Aleksandra Zgierska, MD, PhD

Aleksandra Zgierska, MD, PhD

Department of Family Medicine and Community Health (DFMCH) Assistant Professor Aleksandra Zgierska, MD, PhD, was awarded $8.5 million to conduct a five-year multisite clinical trial comparing the effectiveness of mindfulness meditation with cognitive behavioral therapy in patients with opioid-treated chronic low back pain.

The support will come from the Patient-Centered Outcomes Research Institute (PCORI), an independent organization authorized by Congress in 2010. PCORI’s mission is to improve the quality of health care by funding comparative clinical-effectiveness research.

Can Mindfulness Meditation Help Reduce Pain and Improve Function?

Chronic low back pain has no known uniformly effective treatment. Although it’s often treated with long-term opioid therapy, opioids do not work well for many patients and can cause serious side effects, including addiction, poorer mental health and death due to overdose.

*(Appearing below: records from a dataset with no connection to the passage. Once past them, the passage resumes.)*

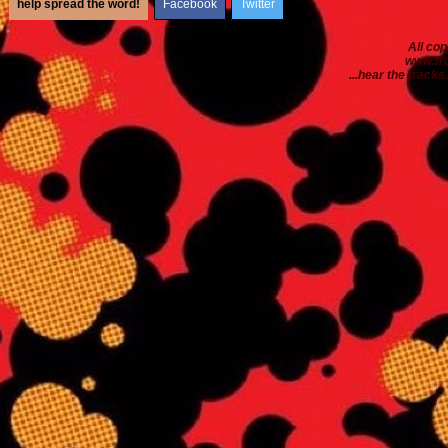
help spread the word!
Facebook
Twitter
All co
www.fr
...hear the tracks..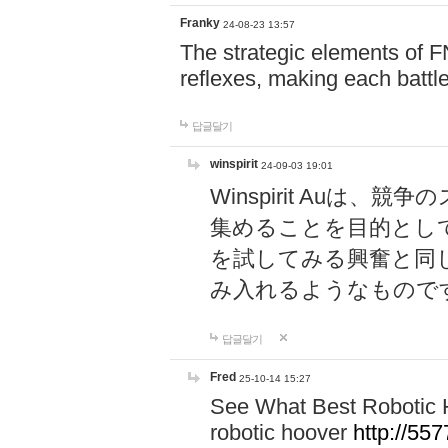
Franky
24-08-23 13:57
The strategic elements of 
reflexes, making each battle
답글달기
winspirit
24-09-03 19:01
Winspirit Au
集めることを目的とし
を試してみる興奮と同
み入れるようなもので
답글달기
Fred
25-10-14 15:27
See What Best Robotic 
robotic hoover
http://5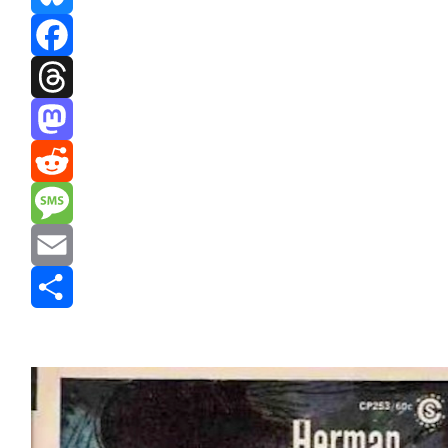
Bluesky
Facebook
Threads
Mastodon
Reddit
Message
Email
Share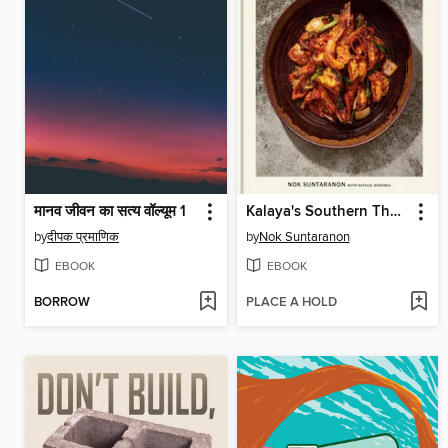
मानव जीवन का सत्य वॉल्यूम 1
Kalaya's Southern Thai Kitchen
by
दीपक प्रमाणिक
by
Nok Suntaranon
EBOOK
EBOOK
BORROW
PLACE A HOLD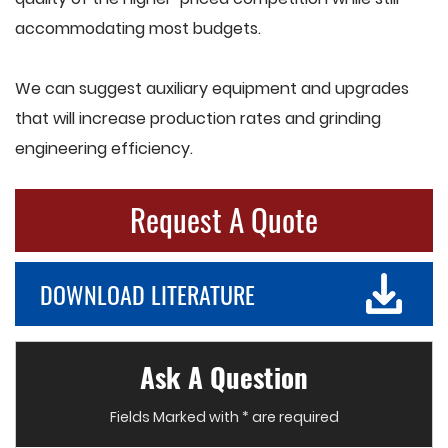
accommodating most budgets.
We can suggest auxiliary equipment and upgrades
that will increase production rates and grinding
engineering efficiency.
Request A Quote
DOWNLOAD LITERATURE
Ask A Question
Fields Marked with * are required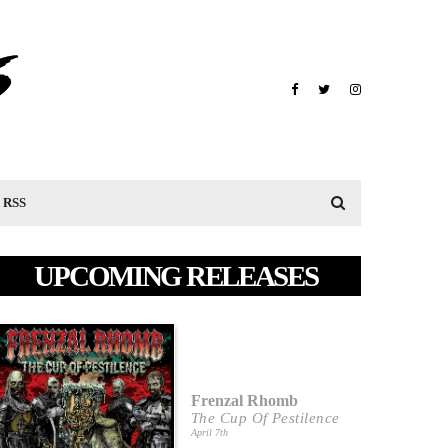
RSS
UPCOMING RELEASES
Frenzal Rhomb
The Cup Of Pestilence
April 7th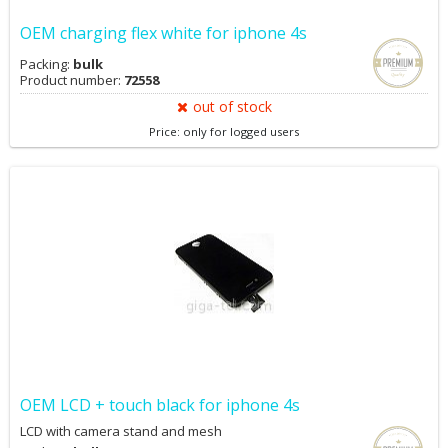
OEM charging flex white for iphone 4s
Packing:
bulk
Product number:
72558
out of stock
Price: only for logged users
OEM LCD + touch black for iphone 4s
LCD with camera stand and mesh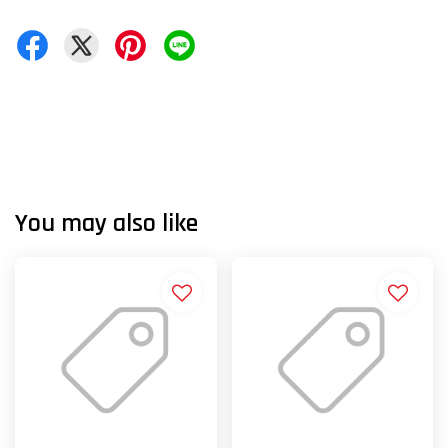
You may also like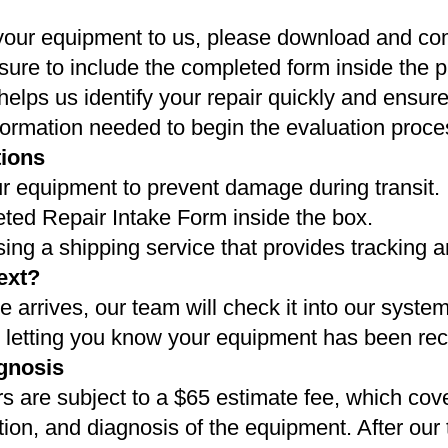
your equipment to us, please download and co
sure to include the completed form inside the 
elps us identify your repair quickly and ensur
formation needed to begin the evaluation proce
tions
r equipment to prevent damage during transit.
eted Repair Intake Form inside the box.
g a shipping service that provides tracking a
ext?
arrives, our team will check it into our syste
l letting you know your equipment has been rec
gnosis
s are subject to a $65 estimate fee, which cover
tion, and diagnosis of the equipment. After our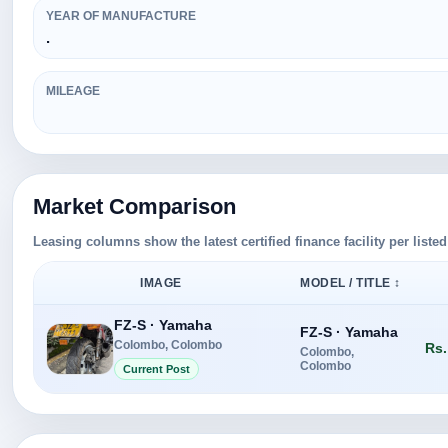
YEAR OF MANUFACTURE
.
MILEAGE
Market Comparison
Leasing columns show the latest certified finance facility per liste
IMAGE
MODEL / TITLE ↕
FZ-S · Yamaha
FZ-S · Yamaha
Colombo, Colombo
Rs.
Colombo,
Colombo
Current Post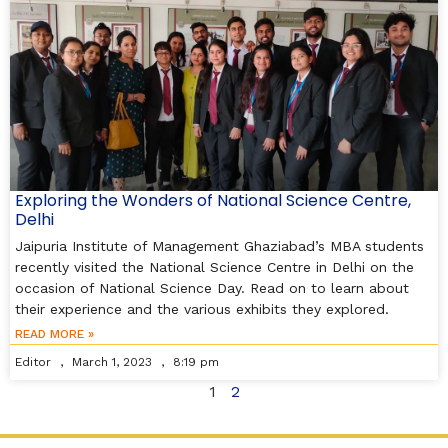
Exploring the Wonders of National Science Centre,
Delhi
Jaipuria Institute of Management Ghaziabad’s MBA students
recently visited the National Science Centre in Delhi on the
occasion of National Science Day. Read on to learn about
their experience and the various exhibits they explored.
READ MORE »
Editor
March 1, 2023
8:19 pm
1
2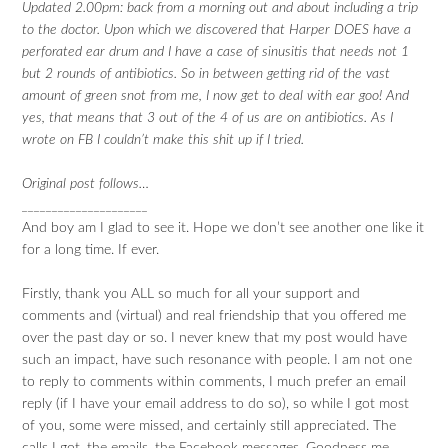
Updated 2.00pm: back from a morning out and about including a trip
to the doctor. Upon which we discovered that Harper DOES have a
perforated ear drum and I have a case of sinusitis that needs not 1
but 2 rounds of antibiotics. So in between getting rid of the vast
amount of green snot from me, I now get to deal with ear goo! And
yes, that means that 3 out of the 4 of us are on antibiotics. As I
wrote on FB I couldn’t make this shit up if I tried.
Original post follows…
_____________________
And boy am I glad to see it. Hope we don’t see another one like it
for a long time. If ever.
Firstly, thank you ALL so much for all your support and
comments and (virtual) and real friendship that you offered me
over the past day or so. I never knew that my post would have
such an impact, have such resonance with people. I am not one
to reply to comments within comments, I much prefer an email
reply (if I have your email address to do so), so while I got most
of you, some were missed, and certainly still appreciated. The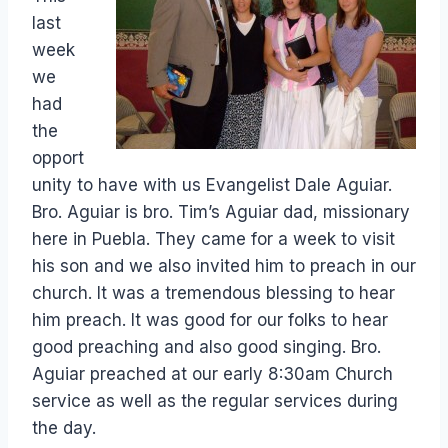
last
week
we
had
the
opport
unity to have with us Evangelist Dale Aguiar.
Bro. Aguiar is bro. Tim’s Aguiar dad, missionary
here in Puebla. They came for a week to visit
his son and we also invited him to preach in our
church. It was a tremendous blessing to hear
him preach. It was good for our folks to hear
good preaching and also good singing. Bro.
Aguiar preached at our early 8:30am Church
service as well as the regular services during
the day.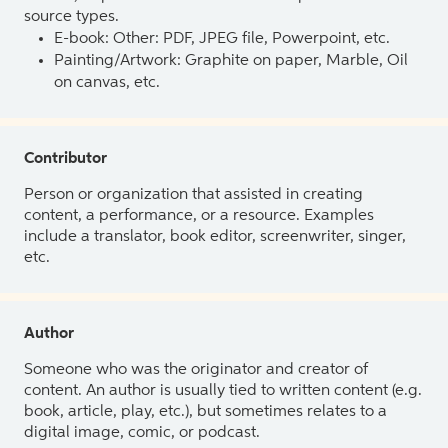
source types.
E-book: Other: PDF, JPEG file, Powerpoint, etc.
Painting/Artwork: Graphite on paper, Marble, Oil
on canvas, etc.
Contributor
Person or organization that assisted in creating
content, a performance, or a resource. Examples
include a translator, book editor, screenwriter, singer,
etc.
Author
Someone who was the originator and creator of
content. An author is usually tied to written content (e.g.
book, article, play, etc.), but sometimes relates to a
digital image, comic, or podcast.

Even when opioid therapy is paired with cognitive behavioral therapy, results can be limited. Clinicians, patients with chronic low back pain and their families are very interested in complementary and integrative treatments, such as mindfulness meditation.

“Mindfulness meditation trains the mind to bring nonjudgmental and accepting attention to present moment experiences, such as pain,” said Dr. Zgierska. “We hypothesize that training in mindfulness meditation will lead to a larger reduction in pain intensity and to improved function compared with cognitive behavioral therapy, and will result in better quality of life and decreased opioid use.”

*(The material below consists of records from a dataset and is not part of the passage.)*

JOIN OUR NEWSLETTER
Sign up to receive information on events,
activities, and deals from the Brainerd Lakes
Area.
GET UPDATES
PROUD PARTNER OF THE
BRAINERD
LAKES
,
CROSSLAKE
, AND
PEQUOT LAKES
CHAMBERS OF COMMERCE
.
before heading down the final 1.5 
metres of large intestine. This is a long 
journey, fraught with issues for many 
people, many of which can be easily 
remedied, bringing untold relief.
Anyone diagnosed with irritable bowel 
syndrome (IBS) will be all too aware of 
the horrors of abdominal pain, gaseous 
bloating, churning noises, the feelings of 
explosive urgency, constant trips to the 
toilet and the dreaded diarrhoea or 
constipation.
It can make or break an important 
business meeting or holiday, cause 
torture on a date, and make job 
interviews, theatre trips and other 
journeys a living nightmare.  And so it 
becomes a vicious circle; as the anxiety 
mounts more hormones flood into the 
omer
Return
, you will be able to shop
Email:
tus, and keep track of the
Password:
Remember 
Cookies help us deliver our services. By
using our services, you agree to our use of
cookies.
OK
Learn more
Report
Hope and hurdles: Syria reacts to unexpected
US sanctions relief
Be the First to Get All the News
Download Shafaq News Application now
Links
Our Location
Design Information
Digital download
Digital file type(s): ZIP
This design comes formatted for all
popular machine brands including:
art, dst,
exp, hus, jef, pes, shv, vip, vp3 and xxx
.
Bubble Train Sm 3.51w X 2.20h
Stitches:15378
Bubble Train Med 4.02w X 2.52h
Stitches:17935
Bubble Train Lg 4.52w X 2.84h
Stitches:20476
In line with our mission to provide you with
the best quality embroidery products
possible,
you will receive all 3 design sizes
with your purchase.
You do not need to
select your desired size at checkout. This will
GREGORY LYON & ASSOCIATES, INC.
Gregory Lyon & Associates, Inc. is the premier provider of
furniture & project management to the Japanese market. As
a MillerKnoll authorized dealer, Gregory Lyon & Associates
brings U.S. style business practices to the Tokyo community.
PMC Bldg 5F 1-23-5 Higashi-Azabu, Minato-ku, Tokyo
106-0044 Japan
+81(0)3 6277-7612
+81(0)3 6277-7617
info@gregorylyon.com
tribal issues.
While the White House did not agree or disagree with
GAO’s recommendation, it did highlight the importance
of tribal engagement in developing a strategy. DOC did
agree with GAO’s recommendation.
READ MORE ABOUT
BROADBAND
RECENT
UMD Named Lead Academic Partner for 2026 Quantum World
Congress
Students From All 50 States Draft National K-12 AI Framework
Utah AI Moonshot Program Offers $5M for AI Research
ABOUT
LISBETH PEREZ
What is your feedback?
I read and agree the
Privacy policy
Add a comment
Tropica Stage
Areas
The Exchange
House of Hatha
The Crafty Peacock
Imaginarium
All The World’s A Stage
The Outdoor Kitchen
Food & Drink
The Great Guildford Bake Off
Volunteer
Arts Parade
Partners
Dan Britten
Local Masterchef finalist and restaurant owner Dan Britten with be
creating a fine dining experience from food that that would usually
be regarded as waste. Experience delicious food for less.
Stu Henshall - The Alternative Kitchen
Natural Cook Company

Three Research Sites; Study Designed with Patient Partners

Dr. Zgierska is the principal investigator of the overall study. The three research sites are UW-Madison, Brigham and Women’s Hospital/Harvard Medical School and the University of Utah.

More than 750 adults in Madison, Boston and Salt Lake City will be randomly assigned to one of two eight-week treatment groups, either mindfulness meditation or cognitive behavioral therapy. Outcomes will be compared over a 12-month period.

Study investigators will also conduct interviews with participants to gather additional information about the effects of the interventions on pain, function, quality of life and opioid use.

Patient partners and patient organization and community advocates helped design the study and will participate in finalizing its methods, troubleshoot potential challenges and advise on how to disseminate results—so they can meaningfully inform the decisions that clinicians and patients make about therapy choices.